Colocar um site no ar sem medição é dirigir de olhos vendados. O carro anda, mas você não sabe se está no caminho, quem entrou nele, nem onde as pessoas pulam fora. Antes de sonhar em melhorar qualquer coisa, instalo os instrumentos que vão me dizer o que está acontecendo. Não dá para ajustar o que você não enxerga.

Plugo três olhares, porque cada um mostra uma fatia diferente:

  1. O primeiro é o do buscador: uma ferramenta do próprio Google que mostra por quais termos o site aparece na busca, em que posição, e quantas pessoas clicam. É como eu vejo o site pelos olhos de quem ainda nem chegou nele.
  2. O segundo é o do tráfego: quantas pessoas entram, de onde vêm, quais páginas visitam, quanto tempo ficam. É o pulso do movimento.
  3. O terceiro é o do comportamento: uma ferramenta que desenha mapa de calor e grava a navegação, de forma anônima, para eu ver até onde a pessoa rola e onde ela trava. É o mais perto que dá de olhar por cima do ombro do visitante, sem incomodar ninguém.

Juntei tudo de um jeito coerente com o resto do site. Em vez de colar um trecho de código de cada ferramenta em cada página, o que sujaria o site e o deixaria mais lento, plugo todas por uma camada central, no mesmo lugar onde o site é hospedado. Liga e desliga ferramenta num painel, sem tocar no código.

A regra: meça desde o primeiro dia, mesmo sem visita ainda. Histórico não se cria para trás. O dado que você não coletou hoje é o que vai faltar quando você for decidir amanhã.

Otimização

Repare que cheguei ao décimo item sem ter dado a nenhum deles o nome de SEO. Não foi esquecimento. Foi para mostrar uma coisa: SEO não é uma etapa do processo, é uma camada que atravessa todas. Ele estava em planejar o mapa e dar URL própria a cada página. Estava na hierarquia de títulos da arquitetura. Estava em escrever conteúdo claro, em deixar o site rápido, no sitemap e no robots, em ligar o Search Console. Quem trata SEO como um passo separado, para fazer depois que o site ficar pronto, já começou errado.

Então o que sobra para este último item, se o SEO já passou por tudo? Sobra o que só existe depois que o site está no ar: a melhoria contínua.

Os itens anteriores são de base. Você os faz uma vez, com capricho, e eles seguram o site.
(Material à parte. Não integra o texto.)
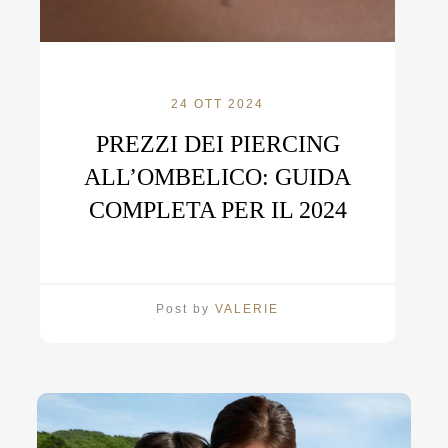
24 OTT 2024
PREZZI DEI PIERCING
ALL’OMBELICO: GUIDA
COMPLETA PER IL 2024
Post by
VALERIE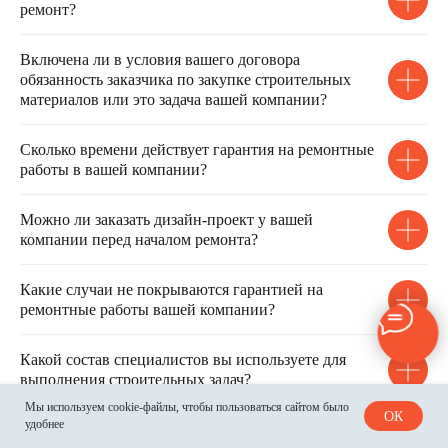
ремонт?
Включена ли в условия вашего договора
обязанность заказчика по закупке строительных
материалов или это задача вашей компании?
Сколько времени действует гарантия на ремонтные
работы в вашей компании?
Можно ли заказать дизайн-проект у вашей
компании перед началом ремонта?
Какие случаи не покрываются гарантией на
ремонтные работы вашей компании?
Какой состав специалистов вы используете для
выполнения строительных задач?
Мы используем cookie-файлы, чтобы пользоваться сайтом было
ОК
удобнее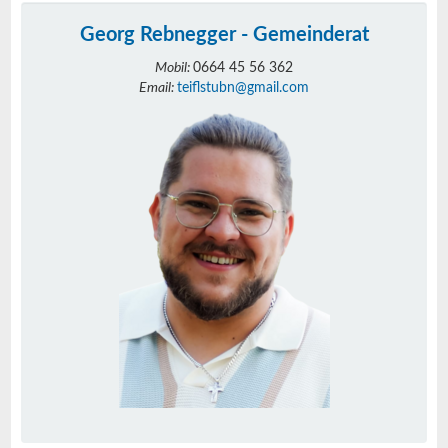
Georg Rebnegger - Gemeinderat
Mobil:
0664 45 56 362
Email:
teiflstubn@gmail.com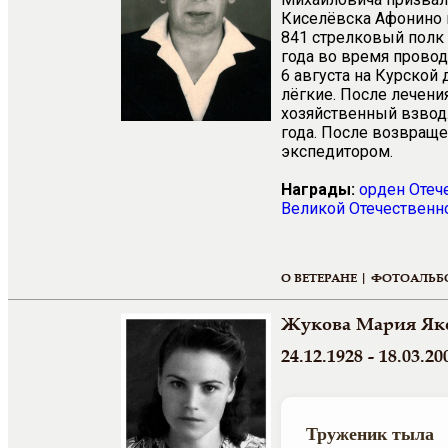
Киселёвска Афонино в
841 стрелковый полк 
года во время провод
6 августа на Курской
лёгкие. После лечени
хозяйственный взвод.
года. После возвраще
экспедитором.
Награды:
орден
Отеч
Великой Отечественно
О ВЕТЕРАНЕ |
ФОТОАЛЬБ
Жукова Мария Як
24.12.1928 - 18.03.20
Труженик тыла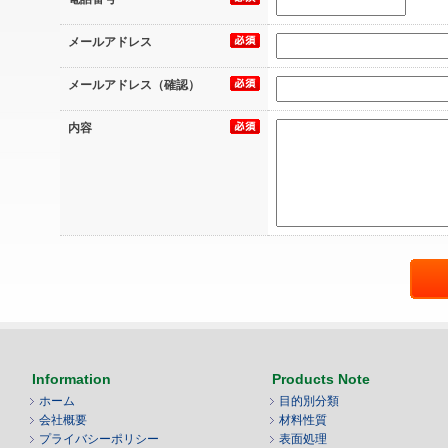
メールアドレス
メールアドレス（確認）
内容
Information
Products Note
ホーム
目的別分類
会社概要
材料性質
プライバシーポリシー
表面処理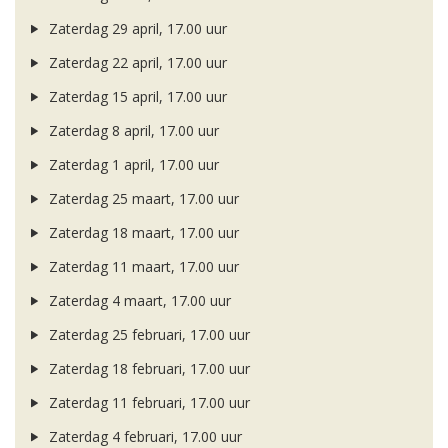
Zaterdag 29 april, 17.00 uur
Zaterdag 22 april, 17.00 uur
Zaterdag 15 april, 17.00 uur
Zaterdag 8 april, 17.00 uur
Zaterdag 1 april, 17.00 uur
Zaterdag 25 maart, 17.00 uur
Zaterdag 18 maart, 17.00 uur
Zaterdag 11 maart, 17.00 uur
Zaterdag 4 maart, 17.00 uur
Zaterdag 25 februari, 17.00 uur
Zaterdag 18 februari, 17.00 uur
Zaterdag 11 februari, 17.00 uur
Zaterdag 4 februari, 17.00 uur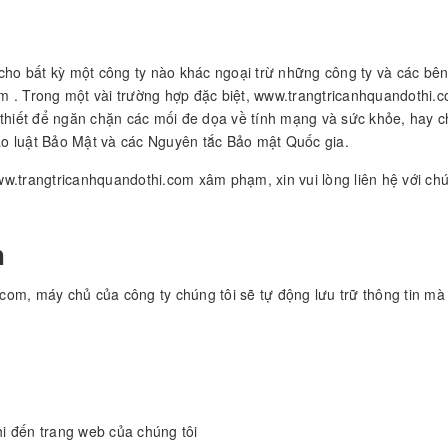
cho bất kỳ một công ty nào khác ngoại trừ những công ty và các bên
. Trong một vài trường hợp đặc biệt, www.trangtricanhquandothi.com 
ần thiết để ngăn chặn các mối đe dọa về tính mạng và sức khỏe, hay c
o luật Bảo Mật và các Nguyên tắc Bảo mật Quốc gia.
.trangtricanhquandothi.com xâm phạm, xin vui lòng liên hệ với chún
h
om, máy chủ của công ty chúng tôi sẽ tự động lưu trữ thông tin mà 
i đến trang web của chúng tôi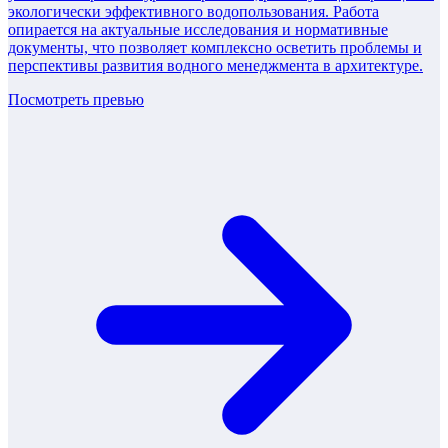
экологически эффективного водопользования. Работа
опирается на актуальные исследования и нормативные
документы, что позволяет комплексно осветить проблемы и
перспективы развития водного менеджмента в архитектуре.
Посмотреть превью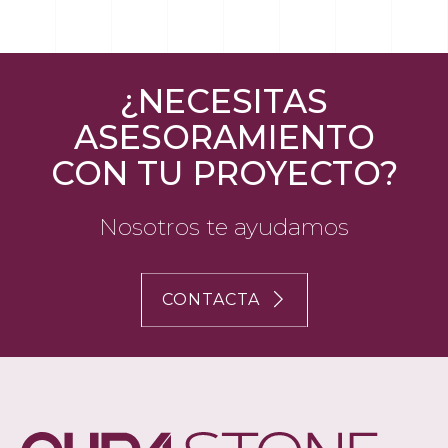
¿NECESITAS
ASESORAMIENTO
CON TU PROYECTO?
Nosotros te ayudamos
CONTACTA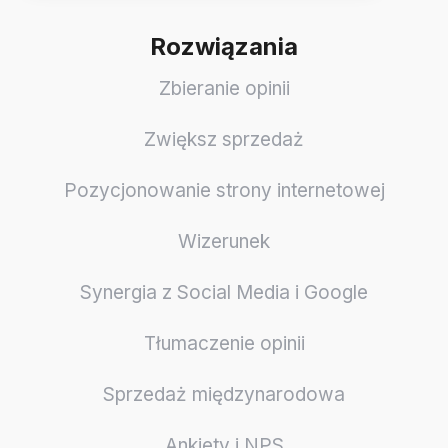
Rozwiązania
Zbieranie opinii
Zwiększ sprzedaż
Pozycjonowanie strony internetowej
Wizerunek
Synergia z Social Media i Google
Tłumaczenie opinii
Sprzedaż międzynarodowa
Ankiety i NPS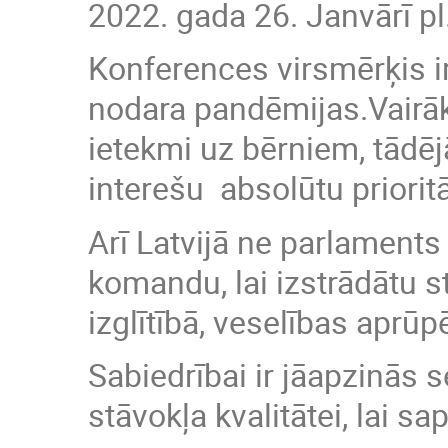
2022. gada 26. Janvārī pl.
Konferences virsmērķis ir
nodara pandēmijas.Vairāk
ietekmi uz bērniem, tādē
interešu absolūtu priorit
Arī Latvijā ne parlaments
komandu, lai izstrādātu 
izglītībā, veselības aprū
Sabiedrībai ir jāapzinās 
stāvokļa kvalitātei, lai sa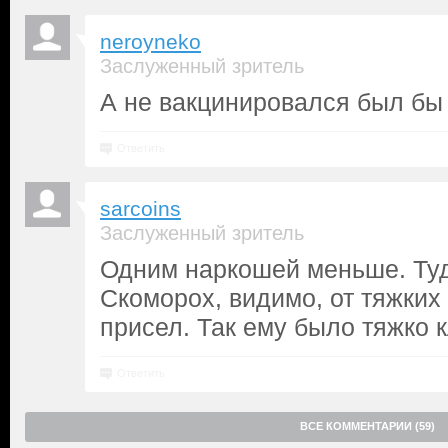
neroyneko
Заслуженный зритель
А не вакцинировался был бы
Ответить
sarcoins
Заслуженный зритель
Одним наркошей меньше. Туд
Скоморох, видимо, от тяжких
присел. Так ему было тяжко к
Ответить
ВСЕ КОММЕНТАРИИ (59)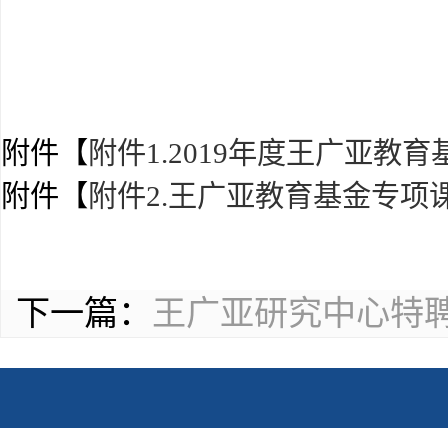
附件【
附件1.2019年度王广亚教育
附件【
附件2.王广亚教育基金专项课
下一篇：
王广亚研究中心特聘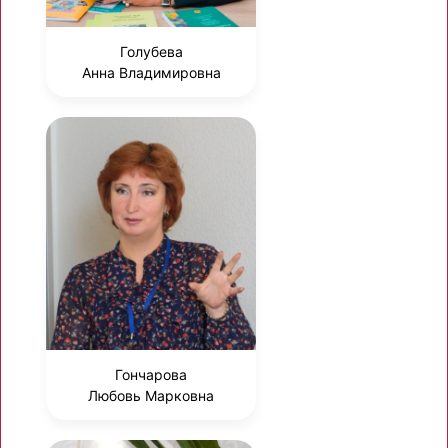
Голубева
Анна Владимировна
Гончарова
Любовь Марковна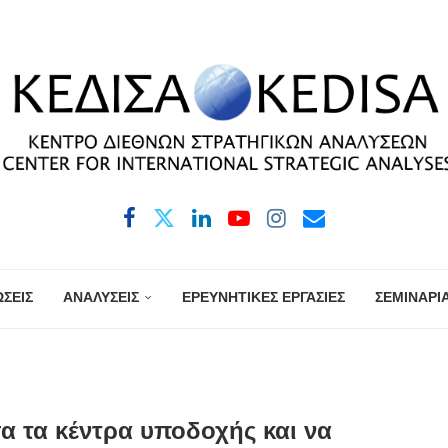
ΣΕΙΣ
ΑΝΑΛΥΣΕΙΣ
ΕΡΕΥΝΗΤΙΚΕΣ ΕΡΓΑΣΙΕΣ
ΣΕΜΙΝΑΡΙ
 τα κέντρα υποδοχής και να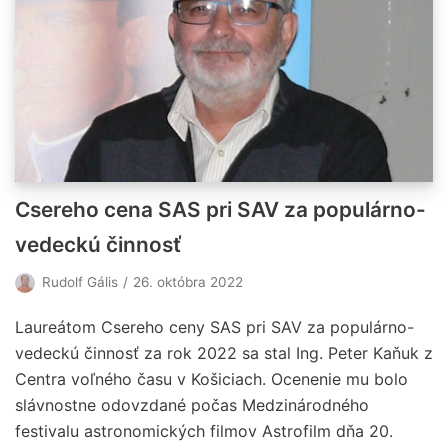
Csereho cena SAS pri SAV za populárno-
vedeckú činnosť
Rudolf Gális
26. októbra 2022
Laureátom Csereho ceny SAS pri SAV za populárno-
vedeckú činnosť za rok 2022 sa stal Ing. Peter Kaňuk z
Centra voľného času v Košiciach. Ocenenie mu bolo
slávnostne odovzdané počas Medzinárodného
festivalu astronomických filmov Astrofilm dňa 20.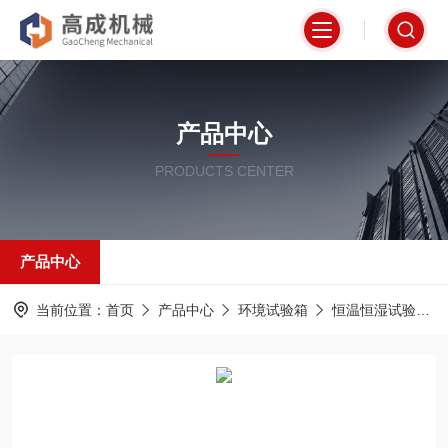
产品中心
PRODUCTS CENTER
产品中心
当前位置：
首页
产品中心
环境试验箱
恒温恒湿试验箱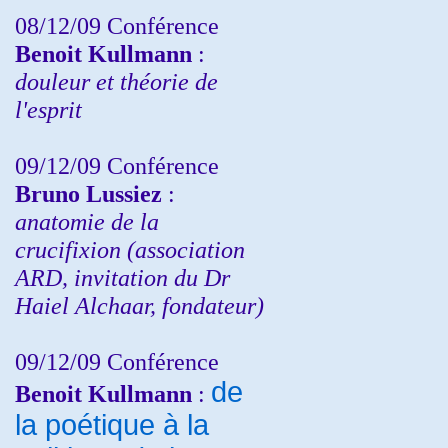
08/12/09 Conférence
Benoit Kullmann
:
douleur et théorie de
l'esprit
09/12/09 Conférence
Bruno Lussiez
:
anatomie de la
crucifixion (association
ARD, invitation du Dr
Haiel Alchaar, fondateur)
09/12/09 Conférence
de
Benoit Kullmann
:
la poétique à la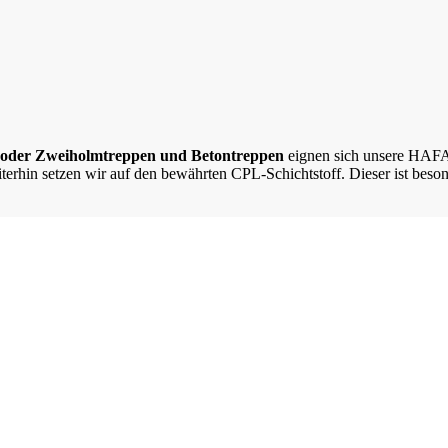
 oder Zweiholmtreppen und Betontreppen
eignen sich unsere HAFA-
erhin setzen wir auf den bewährten CPL-Schichtstoff. Dieser ist beson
Otimização é diferente: ela não acaba. Com os instrumentos do item anterior coletando dado, eu paro de adivinhar e começo a enxergar. Por qual termo as pessoas chegam, e por qual eu queria chegar e não chego. Qual artigo prende e qual é abandonado no primeiro parágrafo. Onde o visitante trava antes de me mandar mensagem. Cada uma dessas respostas é um ajuste a fazer, e cada ajuste gera dado novo, que aponta o próximo. É um ciclo, não uma linha de chegada.

A regra, e talvez a mais importante de todas: site bom não é o que nasce pronto, é o que melhora toda semana. O lançamento não é o fim do trabalho. É quando o trabalho de verdade, o de ouvir o site e responder, começa.

O mínimo bem feito funciona

Dez passos parecem muita coisa. Mas releia a lista: não tem um item gordo ali. Cada um é o mínimo que um site precisa para funcionar de verdade e entregar o que promete. Tirar qualquer um deixa um buraco que aparece depois.

E isto aqui é o lado simples. Sites modernos carregam uma pilha de tecnologias por baixo: framework, build, banco de dados, camada sobre camada. Não há nada de errado com elas, mas é preciso saber usar, senão você adiciona complexidade sem adicionar valor. Fui pelo caminho contrário de propósito.

O ganho de não pular o básico aparece depois, e é grande. Quando você decidiu antes quais páginas existem e o que vai em cada uma, o site passa a ser desenvolvido com propósito. Cada peça sabe por que está ali. As decisões de base viram âncoras: você desenvolve sem sair do prumo, porque o prumo já estava fincado no começo.

No fim, o mínimo bem feito não é a versão pobre de um site bom. Muitas vezes, é o site bom.